Noone seems to have said much about process, so let me add a few points.

Transcription. This is basically what OCR does, but you need to ensure that it does the right thing. (Look at recent Kindle versions of Ian Banks novels, particularly on pages where conversation-between-Minds is presented: the printed books do indentation in a way similar to epost; many eBooks make this into a mess.) That is, you need to look at typographical presentation in the original, and how you plan to represent this is the resulting text: italics, small caps, quotations, anything.

OCR may mess up end-of-line hyphenation: decide on how you want to handle it: keep it as is, or 'restore' the hyphenated words?
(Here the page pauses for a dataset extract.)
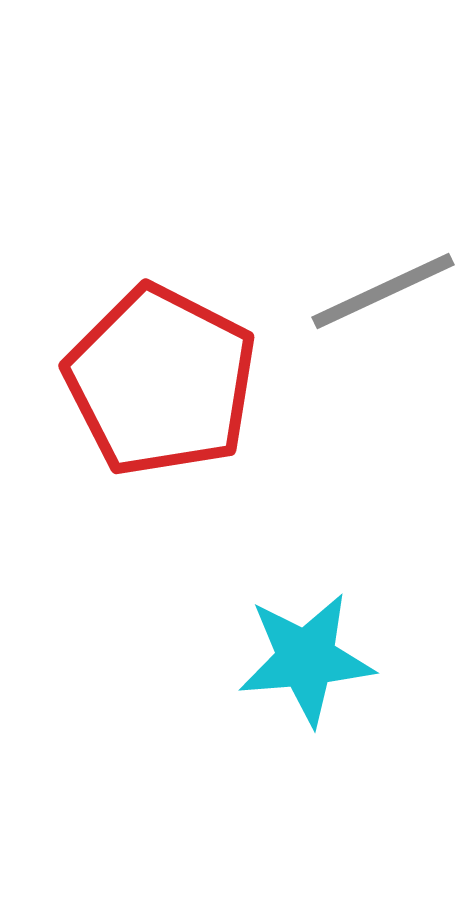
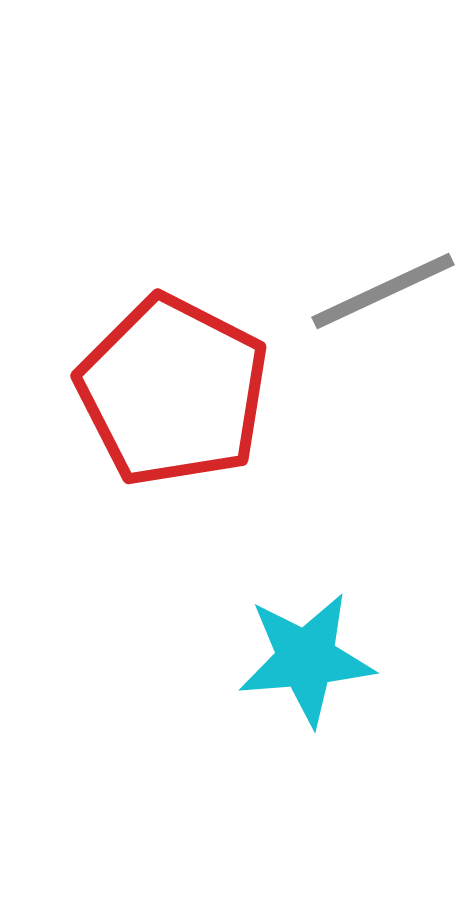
red pentagon: moved 12 px right, 10 px down
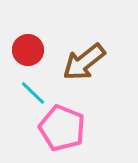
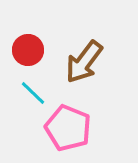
brown arrow: rotated 15 degrees counterclockwise
pink pentagon: moved 6 px right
Proofreading of transcription. Exactly what it sounds like. Proofread in a 'good' typeface, where you can clearly see the differences between '1', 'I', and 'l', and so on. (I like Palatino and related faces.) Also look for invisible things: two spaces in a row, confusion between 'O' and '0', dashes of the wrong length, hard line breaks coinciding with visual line breaks, etc. If you worked with your text in a Word-like environment, check paragraph and character formatting, as OCR-produced formats can be off a few points here and there. Spelling-checking tends to go here, but you may need to take the original text into account: old texts don't always use modern spelling.

Layout and formatting. This is where you do your own stuff.
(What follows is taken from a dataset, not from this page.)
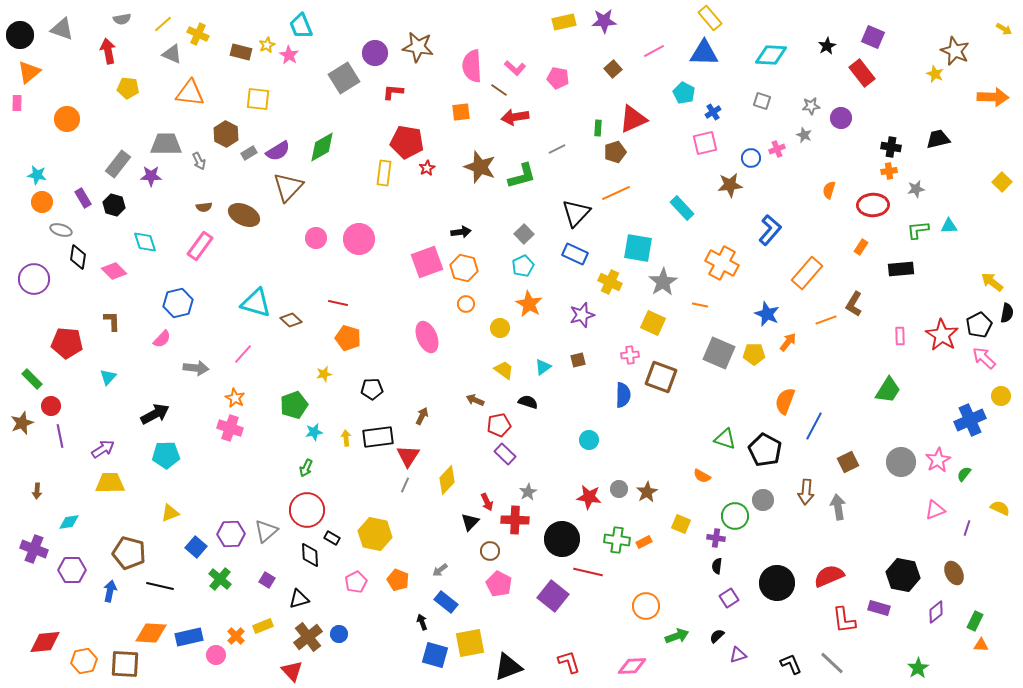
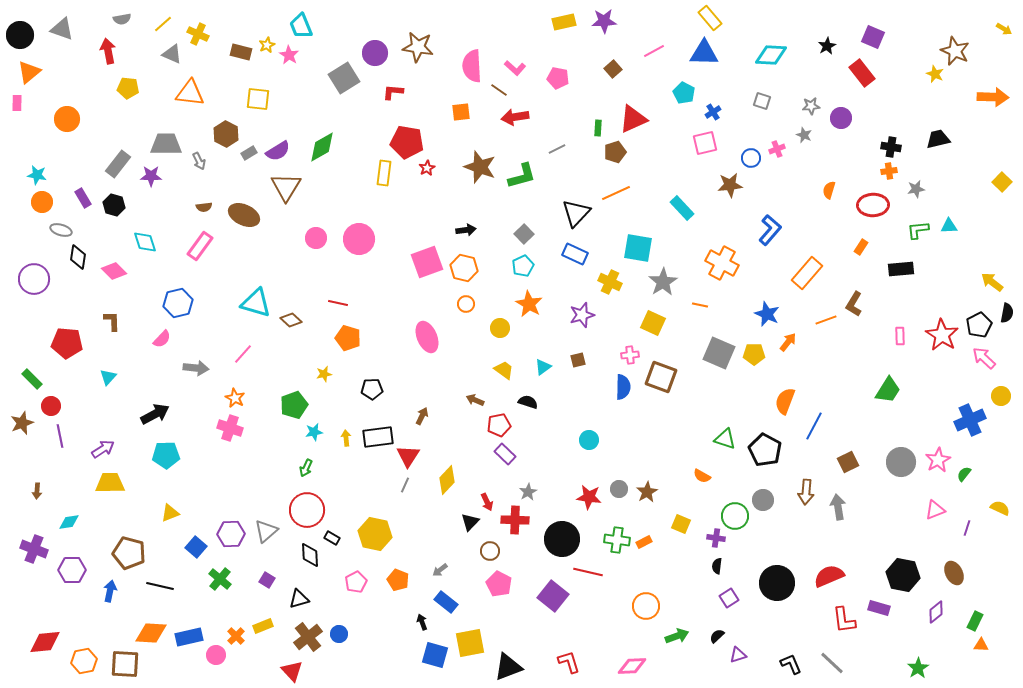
brown triangle at (288, 187): moved 2 px left; rotated 12 degrees counterclockwise
black arrow at (461, 232): moved 5 px right, 2 px up
blue semicircle at (623, 395): moved 8 px up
Just don't imagine you won't need to proofread everything again: a book (the result of a publishing process) needs to 'work' in different ways than a text (the result of a transcription process). You may need to add discretionary hyphens and no-break-spaces in critical places, to get what you want, for example.
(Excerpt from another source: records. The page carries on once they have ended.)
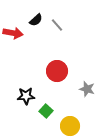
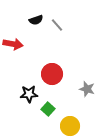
black semicircle: rotated 24 degrees clockwise
red arrow: moved 11 px down
red circle: moved 5 px left, 3 px down
black star: moved 3 px right, 2 px up
green square: moved 2 px right, 2 px up
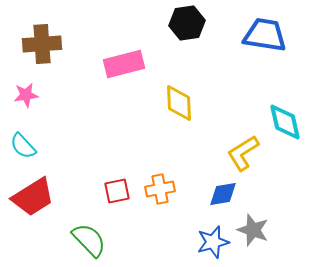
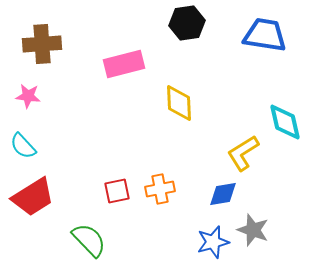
pink star: moved 2 px right, 1 px down; rotated 15 degrees clockwise
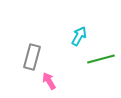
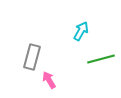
cyan arrow: moved 2 px right, 5 px up
pink arrow: moved 1 px up
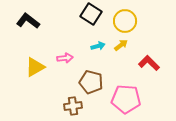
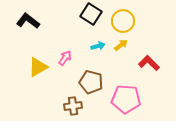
yellow circle: moved 2 px left
pink arrow: rotated 49 degrees counterclockwise
yellow triangle: moved 3 px right
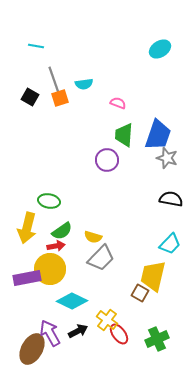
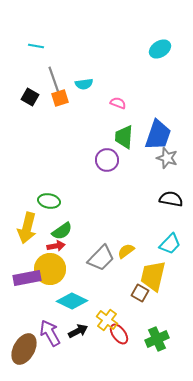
green trapezoid: moved 2 px down
yellow semicircle: moved 33 px right, 14 px down; rotated 126 degrees clockwise
brown ellipse: moved 8 px left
If you are really careful, you do copy-editing as well, verifying that your source spells and hyphenates words consistently throughout, and perhaps even change old-fashioned 'Mr.' and 'Dr.' etc. to more modern style (without the periods), and so on.

Of course, it all depends on what you plan. If you don't plan for anyone else to read the result, do what you like, But if you do plan for other readers ...

I recently read a recent reissue of a novel by Eric Ambler (The Schirmer Inheritance) on the Kindle . I am still dismayed by the amount of OCR errors that had been allowed to remain in the text. Some were obvious: 'li' where the original had a 'h', 'rn' where the original had an 'm', and so on. And the number of these increased as the book progressed: the proofreaders probably got tired ... It's not an eBook I will return to.